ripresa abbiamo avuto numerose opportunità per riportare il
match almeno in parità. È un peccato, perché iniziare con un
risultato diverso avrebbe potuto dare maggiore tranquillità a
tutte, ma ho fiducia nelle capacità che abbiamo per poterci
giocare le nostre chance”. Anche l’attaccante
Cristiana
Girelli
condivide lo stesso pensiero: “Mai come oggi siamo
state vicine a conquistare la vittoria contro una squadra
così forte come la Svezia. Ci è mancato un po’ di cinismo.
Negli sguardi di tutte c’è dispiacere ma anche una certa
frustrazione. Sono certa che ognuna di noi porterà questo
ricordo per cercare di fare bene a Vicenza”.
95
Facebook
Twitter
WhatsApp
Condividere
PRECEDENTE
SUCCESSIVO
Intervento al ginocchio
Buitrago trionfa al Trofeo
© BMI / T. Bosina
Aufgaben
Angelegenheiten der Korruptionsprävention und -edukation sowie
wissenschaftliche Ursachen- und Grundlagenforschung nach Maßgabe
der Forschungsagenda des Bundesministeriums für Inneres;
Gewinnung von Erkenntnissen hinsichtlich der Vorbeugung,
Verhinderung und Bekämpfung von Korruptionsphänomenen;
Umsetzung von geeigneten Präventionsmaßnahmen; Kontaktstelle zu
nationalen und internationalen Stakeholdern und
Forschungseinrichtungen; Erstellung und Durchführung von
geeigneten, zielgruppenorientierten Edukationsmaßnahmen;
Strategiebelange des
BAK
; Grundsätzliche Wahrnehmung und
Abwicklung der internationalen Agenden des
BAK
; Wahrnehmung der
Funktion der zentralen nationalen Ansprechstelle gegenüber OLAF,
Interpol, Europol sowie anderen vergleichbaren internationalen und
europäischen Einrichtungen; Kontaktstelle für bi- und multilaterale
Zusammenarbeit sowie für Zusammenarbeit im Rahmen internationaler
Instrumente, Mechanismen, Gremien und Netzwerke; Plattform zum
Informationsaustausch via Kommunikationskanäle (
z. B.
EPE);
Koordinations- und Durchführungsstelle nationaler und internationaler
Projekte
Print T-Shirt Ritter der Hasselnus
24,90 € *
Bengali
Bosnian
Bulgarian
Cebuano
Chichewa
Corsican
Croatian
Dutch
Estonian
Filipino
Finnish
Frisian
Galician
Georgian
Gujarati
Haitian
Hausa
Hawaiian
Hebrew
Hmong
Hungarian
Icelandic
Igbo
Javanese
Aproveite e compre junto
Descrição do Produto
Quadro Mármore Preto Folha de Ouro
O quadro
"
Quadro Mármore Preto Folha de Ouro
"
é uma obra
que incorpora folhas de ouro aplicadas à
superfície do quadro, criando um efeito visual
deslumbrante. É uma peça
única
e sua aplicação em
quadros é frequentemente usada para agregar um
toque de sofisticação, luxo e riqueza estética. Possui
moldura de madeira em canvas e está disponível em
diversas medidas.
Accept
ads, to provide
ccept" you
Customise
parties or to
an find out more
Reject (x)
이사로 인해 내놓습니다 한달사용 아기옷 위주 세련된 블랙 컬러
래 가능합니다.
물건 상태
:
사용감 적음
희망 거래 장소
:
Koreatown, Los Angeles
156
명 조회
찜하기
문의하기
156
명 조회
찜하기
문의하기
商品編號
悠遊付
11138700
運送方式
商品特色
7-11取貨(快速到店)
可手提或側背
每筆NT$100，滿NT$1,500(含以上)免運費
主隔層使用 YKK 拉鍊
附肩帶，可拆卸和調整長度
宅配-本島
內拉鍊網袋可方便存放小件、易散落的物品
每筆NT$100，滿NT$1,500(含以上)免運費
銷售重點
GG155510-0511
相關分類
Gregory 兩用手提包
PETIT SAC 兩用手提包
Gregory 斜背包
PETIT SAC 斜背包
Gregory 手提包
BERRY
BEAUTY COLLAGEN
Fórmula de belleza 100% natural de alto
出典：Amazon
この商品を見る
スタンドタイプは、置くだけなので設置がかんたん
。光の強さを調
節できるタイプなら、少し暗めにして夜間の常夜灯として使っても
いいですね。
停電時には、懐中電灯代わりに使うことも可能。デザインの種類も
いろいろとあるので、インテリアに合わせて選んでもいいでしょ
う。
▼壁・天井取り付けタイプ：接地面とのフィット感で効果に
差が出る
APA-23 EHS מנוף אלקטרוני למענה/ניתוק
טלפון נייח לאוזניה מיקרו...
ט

§ TASK TO CARRY OUT
Each line of the data should be reproduced exactly as it appears.

§ WRITTEN ANSWER
ripresa abbiamo avuto numerose opportunità per riportare il
match almeno in parità. È un peccato, perché iniziare con un
risultato diverso avrebbe potuto dare maggiore tranquillità a
tutte, ma ho fiducia nelle capacità che abbiamo per poterci
giocare le nostre chance”. Anche l’attaccante
Cristiana
Girelli
condivide lo stesso pensiero: “Mai come oggi siamo
state vicine a conquistare la vittoria contro una squadra
così forte come la Svezia. Ci è mancato un po’ di cinismo.
Negli sguardi di tutte c’è dispiacere ma anche una certa
frustrazione. Sono certa che ognuna di noi porterà questo
ricordo per cercare di fare bene a Vicenza”.
95
Facebook
Twitter
WhatsApp
Condividere
PRECEDENTE
SUCCESSIVO
Intervento al ginocchio
Buitrago trionfa al Trofeo
© BMI / T. Bosina
Aufgaben
Angelegenheiten der Korruptionsprävention und -edukation sowie
wissenschaftliche Ursachen- und Grundlagenforschung nach Maßgabe
der Forschungsagenda des Bundesministeriums für Inneres;
Gewinnung von Erkenntnissen hinsichtlich der Vorbeugung,
Verhinderung und Bekämpfung von Korruptionsphänomenen;
Umsetzung von geeigneten Präventionsmaßnahmen; Kontaktstelle zu
nationalen und internationalen Stakeholdern und
Forschungseinrichtungen; Erstellung und Durchführung von
geeigneten, zielgruppenorientierten Edukationsmaßnahmen;
Strategiebelange des
BAK
; Grundsätzliche Wahrnehmung und
Abwicklung der internationalen Agenden des
BAK
; Wahrnehmung der
Funktion der zentralen nationalen Ansprechstelle gegenüber OLAF,
Interpol, Europol sowie anderen vergleichbaren internationalen und
europäischen Einrichtungen; Kontaktstelle für bi- und multilaterale
Zusammenarbeit sowie für Zusammenarbeit im Rahmen internationaler
Instrumente, Mechanismen, Gremien und Netzwerke; Plattform zum
Informationsaustausch via Kommunikationskanäle (
z. B.
EPE);
Koordinations- und Durchführungsstelle nationaler und internationaler
Projekte
Print T-Shirt Ritter der Hasselnus
24,90 € *
Bengali
Bosnian
Bulgarian
Cebuano
Chichewa
Corsican
Croatian
Dutch
Estonian
Filipino
Finnish
Frisian
Galician
Georgian
Gujarati
Haitian
Hausa
Hawaiian
Hebrew
Hmong
Hungarian
Icelandic
Igbo
Javanese
Aproveite e compre junto
Descrição do Produto
Quadro Mármore Preto Folha de Ouro
O quadro
"
Quadro Mármore Preto Folha de Ouro
"
é uma obra
que incorpora folhas de ouro aplicadas à
superfície do quadro, criando um efeito visual
deslumbrante. É uma peça
única
e sua aplicação em
quadros é frequentemente usada para agregar um
toque de sofisticação, luxo e riqueza estética. Possui
moldura de madeira em canvas e está disponível em
diversas medidas.
Accept
ads, to provide
ccept" you
Customise
parties or to
an find out more
Reject (x)
이사로 인해 내놓습니다 한달사용 아기옷 위주 세련된 블랙 컬러
래 가능합니다.
물건 상태
:
사용감 적음
희망 거래 장소
:
Koreatown, Los Angeles
156
명 조회
찜하기
문의하기
156
명 조회
찜하기
문의하기
商品編號
悠遊付
11138700
運送方式
商品特色
7-11取貨(快速到店)
可手提或側背
每筆NT$100，滿NT$1,500(含以上)免運費
主隔層使用 YKK 拉鍊
附肩帶，可拆卸和調整長度
宅配-本島
內拉鍊網袋可方便存放小件、易散落的物品
每筆NT$100，滿NT$1,500(含以上)免運費
銷售重點
GG155510-0511
相關分類
Gregory 兩用手提包
PETIT SAC 兩用手提包
Gregory 斜背包
PETIT SAC 斜背包
Gregory 手提包
BERRY
BEAUTY COLLAGEN
Fórmula de belleza 100% natural de alto
出典：Amazon
この商品を見る
スタンドタイプは、置くだけなので設置がかんたん
。光の強さを調
節できるタイプなら、少し暗めにして夜間の常夜灯として使っても
いいですね。
停電時には、懐中電灯代わりに使うことも可能。デザインの種類も
いろいろとあるので、インテリアに合わせて選んでもいいでしょ
う。
▼壁・天井取り付けタイプ：接地面とのフィット感で効果に
差が出る
APA-23 EHS מנוף אלקטרוני למענה/ניתוק
טלפון נייח לאוזניה מיקרו...
ט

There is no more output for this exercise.